Разговаривая, она чуть запрокидывала голову, потому что была невысокого роста, и это движение показалось Степняку детски доверчивым. Так откидывал свою круглую головенку Петушок, делясь с отцом чем-нибудь важным.
Сейчас Юлия Даниловна настойчиво ловила взгляд Степняка. Он понял это и пристально посмотрел ей в глаза.
— Разве вы не считаете, что в работе главное — люди? — спросила Лознякова.
— Конечно.
— Ну вот, я и занималась тут подбором людей. Ничего, приходят понемногу. Только с сестрами и санитарками беда…
Степняк понимающе кивнул: сестер и санитарок всегда не хватает, это он хорошо знал.
— Я уж все больницы района обошла, чтоб поделились с новостройкой. Но кто же, согласитесь, отдаст опытную операционную сестру?
— Пусть Бондаренко прикажет.
— Прикажет? — губы Лозняковой насмешливо дрогнули. — Да ведь мы не в армии.
Она все еще стояла с запрокинутой головой. Степняк только сейчас рассмотрел на ее лице шрам, протянувшийся от правой брови через всю щеку к уголку рта. Шрам этот не уродовал Лознякову, но придавал особую характерность тонким и женственным чертам лица.
— Вы были на фронте?
— Была.
— Сестрой?
— Нет, почему? Врачом. Хирургом медсанбата.
— И после этого стали терапевтом?
Откровенное разочарование звучало в вопросе. Степняк хирургию предпочитал всему на свете.
Пришлось… — буднично сказала Лознякова. — Думала, что не сумею выстаивать полный операционный день на протезе.
Степняк внутренне охнул. В пустое, гулкое помещение, наполненное мирными запахами известки и олифы, залитое нежарким октябрьским солнцем, хлынула война со всей ее болью, кровью, непрерывным страданием, бессмыслицей смерти, обрывавшей каждоминутно тысячи молодых, непрожитых жизней.
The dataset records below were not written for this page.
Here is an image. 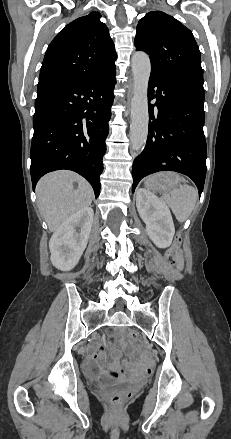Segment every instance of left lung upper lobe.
Listing matches in <instances>:
<instances>
[{"label":"left lung upper lobe","instance_id":"obj_1","mask_svg":"<svg viewBox=\"0 0 231 439\" xmlns=\"http://www.w3.org/2000/svg\"><path fill=\"white\" fill-rule=\"evenodd\" d=\"M136 50L151 60V75L183 77L203 82L200 51L192 32L174 17L161 12L140 19L134 40Z\"/></svg>","mask_w":231,"mask_h":439}]
</instances>
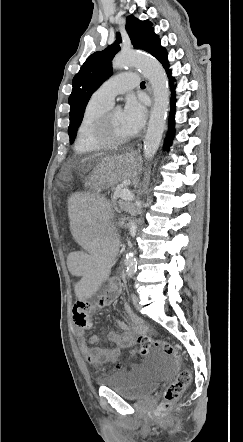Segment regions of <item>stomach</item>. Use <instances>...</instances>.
I'll return each instance as SVG.
<instances>
[{"instance_id":"obj_1","label":"stomach","mask_w":243,"mask_h":442,"mask_svg":"<svg viewBox=\"0 0 243 442\" xmlns=\"http://www.w3.org/2000/svg\"><path fill=\"white\" fill-rule=\"evenodd\" d=\"M139 166V159L134 154L105 158L94 168L86 185H105L106 189L110 188L123 179L134 177Z\"/></svg>"}]
</instances>
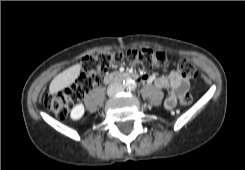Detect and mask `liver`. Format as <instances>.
<instances>
[{
  "mask_svg": "<svg viewBox=\"0 0 245 170\" xmlns=\"http://www.w3.org/2000/svg\"><path fill=\"white\" fill-rule=\"evenodd\" d=\"M81 65L76 64L58 74L50 83L49 92L57 93L60 90L72 85L80 75Z\"/></svg>",
  "mask_w": 245,
  "mask_h": 170,
  "instance_id": "liver-1",
  "label": "liver"
}]
</instances>
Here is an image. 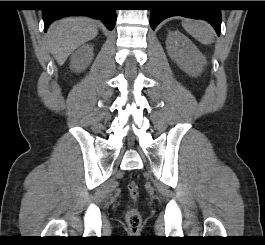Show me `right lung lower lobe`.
<instances>
[{"instance_id": "obj_1", "label": "right lung lower lobe", "mask_w": 265, "mask_h": 245, "mask_svg": "<svg viewBox=\"0 0 265 245\" xmlns=\"http://www.w3.org/2000/svg\"><path fill=\"white\" fill-rule=\"evenodd\" d=\"M54 8L42 10L44 29L56 19L70 15H84L100 19L109 30L116 23V10L112 1H53Z\"/></svg>"}]
</instances>
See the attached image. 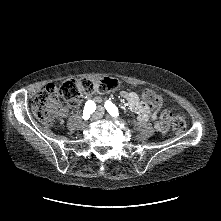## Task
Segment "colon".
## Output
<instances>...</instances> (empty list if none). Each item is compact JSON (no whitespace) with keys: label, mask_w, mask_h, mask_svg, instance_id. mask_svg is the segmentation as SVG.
<instances>
[{"label":"colon","mask_w":221,"mask_h":221,"mask_svg":"<svg viewBox=\"0 0 221 221\" xmlns=\"http://www.w3.org/2000/svg\"><path fill=\"white\" fill-rule=\"evenodd\" d=\"M117 86L118 81L110 77L99 80L70 79L60 86L50 84L38 93L33 101L32 111L42 124L51 126L62 112V103L74 107L86 95L105 94ZM142 97L152 108L158 110L162 107V98L153 90H143ZM168 117L169 112L165 111L161 116L162 122H166ZM172 126L176 134L182 135L186 131L184 117L179 114L173 116Z\"/></svg>","instance_id":"colon-1"}]
</instances>
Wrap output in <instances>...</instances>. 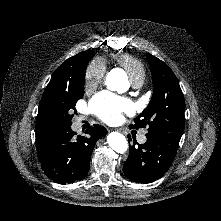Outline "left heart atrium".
<instances>
[{
    "label": "left heart atrium",
    "instance_id": "39dd6f15",
    "mask_svg": "<svg viewBox=\"0 0 221 221\" xmlns=\"http://www.w3.org/2000/svg\"><path fill=\"white\" fill-rule=\"evenodd\" d=\"M90 109L102 121L116 123L120 121L124 113L132 112L133 104L127 98L103 91L93 97Z\"/></svg>",
    "mask_w": 221,
    "mask_h": 221
}]
</instances>
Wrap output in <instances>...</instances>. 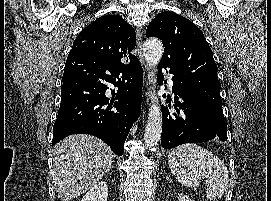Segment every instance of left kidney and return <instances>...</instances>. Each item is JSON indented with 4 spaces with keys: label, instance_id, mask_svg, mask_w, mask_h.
Wrapping results in <instances>:
<instances>
[{
    "label": "left kidney",
    "instance_id": "obj_1",
    "mask_svg": "<svg viewBox=\"0 0 271 201\" xmlns=\"http://www.w3.org/2000/svg\"><path fill=\"white\" fill-rule=\"evenodd\" d=\"M178 201H193V200L189 199V197L187 195L180 194Z\"/></svg>",
    "mask_w": 271,
    "mask_h": 201
}]
</instances>
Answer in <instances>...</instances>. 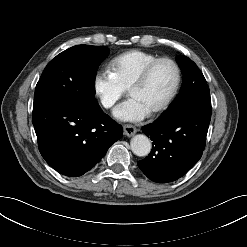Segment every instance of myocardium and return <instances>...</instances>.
<instances>
[{
  "mask_svg": "<svg viewBox=\"0 0 247 247\" xmlns=\"http://www.w3.org/2000/svg\"><path fill=\"white\" fill-rule=\"evenodd\" d=\"M160 63H169L175 71V80H174V84L170 90V92L168 93V95L164 98V100L159 103L157 106H155L152 110H150L151 113H158L162 110H164L171 102L172 100L175 98L180 84H181V70L179 65L171 58L168 57H161V58H157L155 60H153L152 62H150L147 66H145V68L140 72V74L134 79V81L131 83V85L128 88V93L130 94V92L136 88L141 87L142 85H144L150 74L152 73V71L154 70V68L159 65Z\"/></svg>",
  "mask_w": 247,
  "mask_h": 247,
  "instance_id": "1",
  "label": "myocardium"
}]
</instances>
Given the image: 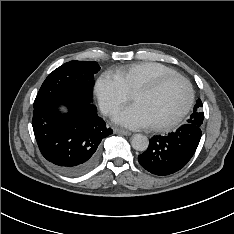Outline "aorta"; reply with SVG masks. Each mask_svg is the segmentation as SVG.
<instances>
[{
    "mask_svg": "<svg viewBox=\"0 0 234 234\" xmlns=\"http://www.w3.org/2000/svg\"><path fill=\"white\" fill-rule=\"evenodd\" d=\"M131 145L137 151H145L148 148L149 140L145 135L135 134L131 139Z\"/></svg>",
    "mask_w": 234,
    "mask_h": 234,
    "instance_id": "1",
    "label": "aorta"
}]
</instances>
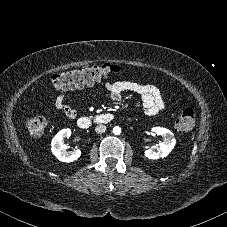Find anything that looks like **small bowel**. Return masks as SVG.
<instances>
[{
    "instance_id": "obj_1",
    "label": "small bowel",
    "mask_w": 227,
    "mask_h": 227,
    "mask_svg": "<svg viewBox=\"0 0 227 227\" xmlns=\"http://www.w3.org/2000/svg\"><path fill=\"white\" fill-rule=\"evenodd\" d=\"M107 95L110 99L118 101L122 98L124 93L132 92L141 98L144 112L153 116L164 108V101L158 87L149 84H141L134 81H117L108 82L105 85ZM53 106L55 109L61 111L68 118H74L76 110L69 102L66 95L57 97Z\"/></svg>"
}]
</instances>
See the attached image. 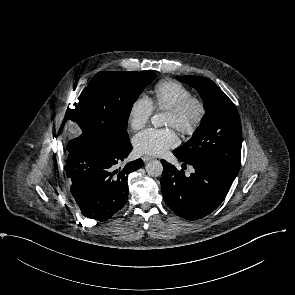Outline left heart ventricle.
Masks as SVG:
<instances>
[{
    "label": "left heart ventricle",
    "instance_id": "1",
    "mask_svg": "<svg viewBox=\"0 0 295 295\" xmlns=\"http://www.w3.org/2000/svg\"><path fill=\"white\" fill-rule=\"evenodd\" d=\"M178 120L172 114L168 113L165 120V125L168 127H176Z\"/></svg>",
    "mask_w": 295,
    "mask_h": 295
}]
</instances>
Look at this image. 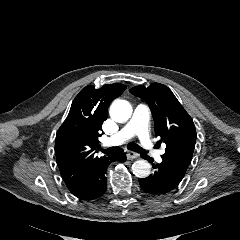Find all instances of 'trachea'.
<instances>
[{"label": "trachea", "instance_id": "1", "mask_svg": "<svg viewBox=\"0 0 240 240\" xmlns=\"http://www.w3.org/2000/svg\"><path fill=\"white\" fill-rule=\"evenodd\" d=\"M128 149L132 150V151H138V152L144 151L139 145L134 144V143L129 144ZM102 152L105 153L106 155L110 156V155L122 152V149L119 147L108 148L107 150H102Z\"/></svg>", "mask_w": 240, "mask_h": 240}]
</instances>
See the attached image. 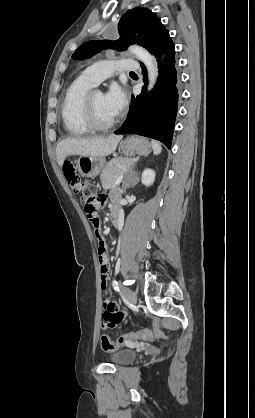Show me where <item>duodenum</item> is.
<instances>
[{
    "mask_svg": "<svg viewBox=\"0 0 255 418\" xmlns=\"http://www.w3.org/2000/svg\"><path fill=\"white\" fill-rule=\"evenodd\" d=\"M111 222L115 227L120 223V209L118 206H113L111 210Z\"/></svg>",
    "mask_w": 255,
    "mask_h": 418,
    "instance_id": "duodenum-1",
    "label": "duodenum"
}]
</instances>
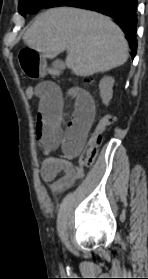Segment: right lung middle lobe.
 <instances>
[{
  "label": "right lung middle lobe",
  "mask_w": 148,
  "mask_h": 279,
  "mask_svg": "<svg viewBox=\"0 0 148 279\" xmlns=\"http://www.w3.org/2000/svg\"><path fill=\"white\" fill-rule=\"evenodd\" d=\"M50 0H20L18 10L22 16L33 14L43 8Z\"/></svg>",
  "instance_id": "right-lung-middle-lobe-1"
}]
</instances>
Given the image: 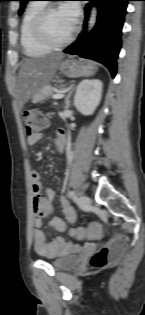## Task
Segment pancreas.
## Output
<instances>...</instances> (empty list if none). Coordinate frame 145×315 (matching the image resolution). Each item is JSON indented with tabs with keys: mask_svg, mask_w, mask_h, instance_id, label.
Wrapping results in <instances>:
<instances>
[{
	"mask_svg": "<svg viewBox=\"0 0 145 315\" xmlns=\"http://www.w3.org/2000/svg\"><path fill=\"white\" fill-rule=\"evenodd\" d=\"M53 89L51 85L45 86L38 94V98L41 100L48 99L53 94Z\"/></svg>",
	"mask_w": 145,
	"mask_h": 315,
	"instance_id": "1",
	"label": "pancreas"
}]
</instances>
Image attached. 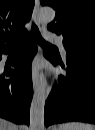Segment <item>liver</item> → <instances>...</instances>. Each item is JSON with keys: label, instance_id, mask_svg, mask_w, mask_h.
Returning a JSON list of instances; mask_svg holds the SVG:
<instances>
[{"label": "liver", "instance_id": "liver-1", "mask_svg": "<svg viewBox=\"0 0 95 130\" xmlns=\"http://www.w3.org/2000/svg\"><path fill=\"white\" fill-rule=\"evenodd\" d=\"M18 127L5 119L0 120V130H18Z\"/></svg>", "mask_w": 95, "mask_h": 130}]
</instances>
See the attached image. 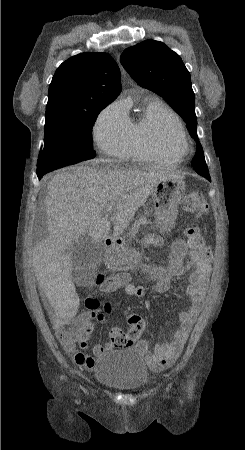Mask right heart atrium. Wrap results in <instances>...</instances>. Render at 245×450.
I'll return each mask as SVG.
<instances>
[{"label": "right heart atrium", "mask_w": 245, "mask_h": 450, "mask_svg": "<svg viewBox=\"0 0 245 450\" xmlns=\"http://www.w3.org/2000/svg\"><path fill=\"white\" fill-rule=\"evenodd\" d=\"M93 137L103 154L118 160L125 159L130 147V120L121 102L108 105L97 117Z\"/></svg>", "instance_id": "obj_1"}]
</instances>
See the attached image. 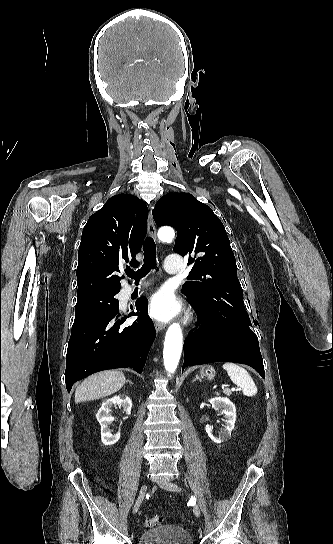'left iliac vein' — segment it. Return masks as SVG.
Returning <instances> with one entry per match:
<instances>
[{
    "label": "left iliac vein",
    "instance_id": "left-iliac-vein-1",
    "mask_svg": "<svg viewBox=\"0 0 333 544\" xmlns=\"http://www.w3.org/2000/svg\"><path fill=\"white\" fill-rule=\"evenodd\" d=\"M158 484H159V486L161 488H164V489L169 490V491H174V492L181 491V489H180V487L178 485H176L175 483H172L170 481H162V482H159ZM193 512H194L196 517L200 516V508L198 507V505L193 506Z\"/></svg>",
    "mask_w": 333,
    "mask_h": 544
}]
</instances>
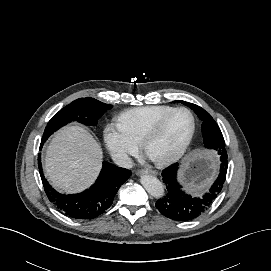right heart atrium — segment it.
<instances>
[{"mask_svg":"<svg viewBox=\"0 0 271 271\" xmlns=\"http://www.w3.org/2000/svg\"><path fill=\"white\" fill-rule=\"evenodd\" d=\"M104 141L111 155L120 163L127 164L138 153V145L119 126L109 124L104 129Z\"/></svg>","mask_w":271,"mask_h":271,"instance_id":"right-heart-atrium-1","label":"right heart atrium"}]
</instances>
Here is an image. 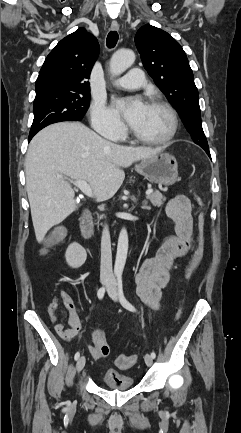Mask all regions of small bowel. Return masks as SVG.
<instances>
[{
  "instance_id": "obj_1",
  "label": "small bowel",
  "mask_w": 241,
  "mask_h": 433,
  "mask_svg": "<svg viewBox=\"0 0 241 433\" xmlns=\"http://www.w3.org/2000/svg\"><path fill=\"white\" fill-rule=\"evenodd\" d=\"M166 213L175 223L176 235L168 238L154 257L142 260L136 275L137 293L152 310L160 308L163 290L170 282V270L174 261L185 257L192 246L193 221L190 200L185 195L173 197L166 206ZM60 298L68 313L67 326L59 322L57 299H53L49 304L48 314L57 334L62 339L70 341L80 332L81 320L71 295L61 290ZM92 338L94 345H89L88 349L94 359H99L98 345L105 341V337L98 325L92 330Z\"/></svg>"
}]
</instances>
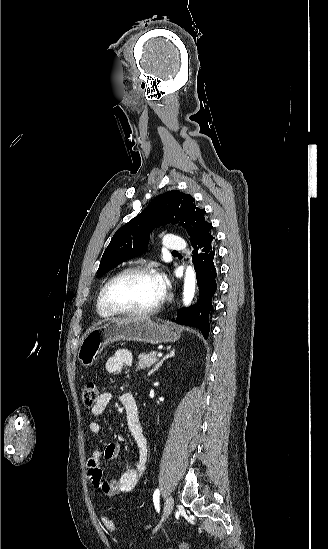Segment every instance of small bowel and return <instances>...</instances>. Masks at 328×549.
Returning a JSON list of instances; mask_svg holds the SVG:
<instances>
[{
    "mask_svg": "<svg viewBox=\"0 0 328 549\" xmlns=\"http://www.w3.org/2000/svg\"><path fill=\"white\" fill-rule=\"evenodd\" d=\"M132 363L131 352L120 349L107 359L105 369L108 373L114 374L122 371L125 367H130ZM111 399L112 395L108 392L100 394L96 404L91 409L92 414L96 417L104 415ZM119 400L125 411L129 434L138 451V459L134 468H127L117 479L107 481L104 479L101 460L106 458L108 461L113 462L119 455L120 443L111 442L104 450L101 448L93 449L87 462L89 476L99 493L107 498H116L131 492L139 483L146 469L148 459V442L139 421L136 401L129 392L121 393ZM88 428L93 434H99L102 431L101 424L98 421L89 422Z\"/></svg>",
    "mask_w": 328,
    "mask_h": 549,
    "instance_id": "small-bowel-1",
    "label": "small bowel"
}]
</instances>
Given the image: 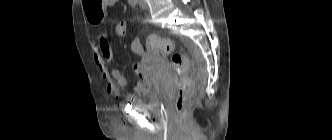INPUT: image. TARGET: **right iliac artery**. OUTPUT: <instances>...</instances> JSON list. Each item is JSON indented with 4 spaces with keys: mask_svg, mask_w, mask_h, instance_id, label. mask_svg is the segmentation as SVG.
<instances>
[{
    "mask_svg": "<svg viewBox=\"0 0 332 140\" xmlns=\"http://www.w3.org/2000/svg\"><path fill=\"white\" fill-rule=\"evenodd\" d=\"M128 3H129L131 6H136V4L138 3V0H128Z\"/></svg>",
    "mask_w": 332,
    "mask_h": 140,
    "instance_id": "82829eb1",
    "label": "right iliac artery"
}]
</instances>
Все, что знал Степняк о войне, все, что испытал сам и что навеки отложилось в его памяти, разом вспыхнуло от простого ответа этой маленькой женщины с нежным и доверчивым лицом, пересеченным шрамом. «Пришлось! Пришлось! Пришлось!» — тупо повторял про себя Степняк, глядя куда-то поверх головы Лозняковой.
Пятнадцать лет прошло с окончания войны, а он все еще делил людей на фронтовиков и тыловиков. И хотя весь его нелегкий жизненный опыт говорил о том, что среди фронтовиков попадались и слабодушные и ничтожные, а среди тех, кто воевал за тысячи километров от переднего края, были истинные герои, он не мог не ощущать некоего фронтового братства с каждым, кто отведал окопной страды.